Play It Again, Please: Grappling with Repeated Album Listens in the iPod Age

Right now, Beach House’s Teen Dream is my favorite album of the year. The Baltimore duo has crafted a phenomenal arrangement of baroque pop. Sadly, I’ve only listened to it three times. The National’s High Violent is another great album, but since purchasing the album, I’ve only listened to it once. One major reason was because I listened to it repeatedly when it was available for streaming weeks before the release.

I shouldn’t feel guilty for voting an album “one of the best of the year” and then watch it collect dust. After all, people have no problem dubbing a movie or book as the best they’ve seen or read this year after a single viewing or reading. But it seems that music is the only major form of pop culture that requires an unspoken demand that an album be absorbed multiple times before dubbing it “the best” of the year.
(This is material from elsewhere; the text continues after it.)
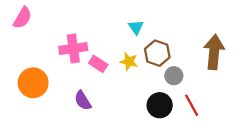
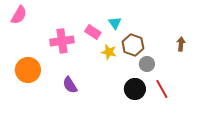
brown arrow: (214, 52) -> (181, 44), size x0.5
pink rectangle: (98, 64) -> (93, 32), moved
I have no problem with this standard. After all, you can listen to an album while reading, driving, or cooking, whereas a movie or book requires you plant yourself somewhere. It’s because of this quasi-law of physics that a person may brag he or she has seen their favorite movie a dozen times, but can’t begin to count how many times they’ve listen to their favorite album.

But the act of listening to an album front-to-back repeatedly seems to be a harder task to do in the age of the iPod. And it’s only getting worse as some people are now seeing the process of storing music on a portable device like an iPod as a bit archaic as opposed to storing your library online “in the clouds”. It’s also more of a challenge to listen to an album front-to-back if your music is on a phone or iPad where other applications vie for your attention.

I count myself among those who probably shouldn’t have a 120GB iPod. Whenever a new release comes out, there’s too much of a temptation to rip it to your iPod as quickly as possible so the album can be absorbed in your library. And there it stays, along with 50 or possibly 500-plus other albums. At work, surrounded by distractions, I find it best to put the iPod on shuffle. Part of the reason is to break songs out of their album settings so I can listen to them individually, while another reason is an insatiable curiosity about how the iPod shuffle can make a mix that includes Modest Mouse, Thelonious Monk, Baroness, and Lucinda Williams sound utterly logical.

Unfortunately, this results in sort of a backlog of releases. Be it a bargain $3.99 find at a record shop, or a $7.99 “week of release” sale, albums keep getting added to your library. In the past, depending on how many cassettes you could hold in your backpack or how many disc you could fit in a CD wallet, you had to make sacrifices. If you wanted to give an album a few listens, the best way to do it was to just bring that album. Nowadays, if an album doesn’t get your attention, you have another hundred or so just waiting to be accessed with the touch of a finger.

This puts incredible pressure on artists. True, most record executives have always hated to hear the word “grower”, but that especially holds true in today’s climate. Chances are, an album has one shot to floor the listener before it becomes just another 120 MB on your iPod. No wonder that the best decade to compare our current music landscape to isn’t the ’70s, ’80s or even ’90s, but the ’50s, where the main influence was on the single and not the album.

I’m trying my best to break this habit of instantly hoarding any new CD purchase directly onto my iPod. If anything, I enjoy the challenge. With so many albums instantly available, the iPod forces people who truly care about music to become more disciplined listeners as they are surrounded by temptation.

Last year, I was unemployed for about a month. Out of sheer boredom, I came up with a project. Looking through my CD collection, I wrote down each CD I know I only listened to once, front to back. I am not proud to admit the number exceeds 200. Yes, I’ve probably listened to the entire album at some time thanks to the above-mentioned iPod shuffle feature, and yes, a good number of those albums were either freebies from record companies or were purchased used. But still, it doesn’t seem right. So those CD titles went into a notebook, and inside a hat rests a corresponding small strip of paper. Sometime before work, or sometime at home with a free hour, one of those strips gets pulled from the hat. The winning album gets one full listen, front to back. If the album gets selected again, that strip goes into the garbage, signifying that I have listened to the album at least twice. The goal: to have listened to every album in that hat at least twice before year’s end. With enough discipline, I know I can do it.

The Yeah Yeah Yeahs 17-minute Is Is was cake. But finding three hours for Prince’s Emancipation or six hours for the Velvet Underground’s box set is going to be brutal.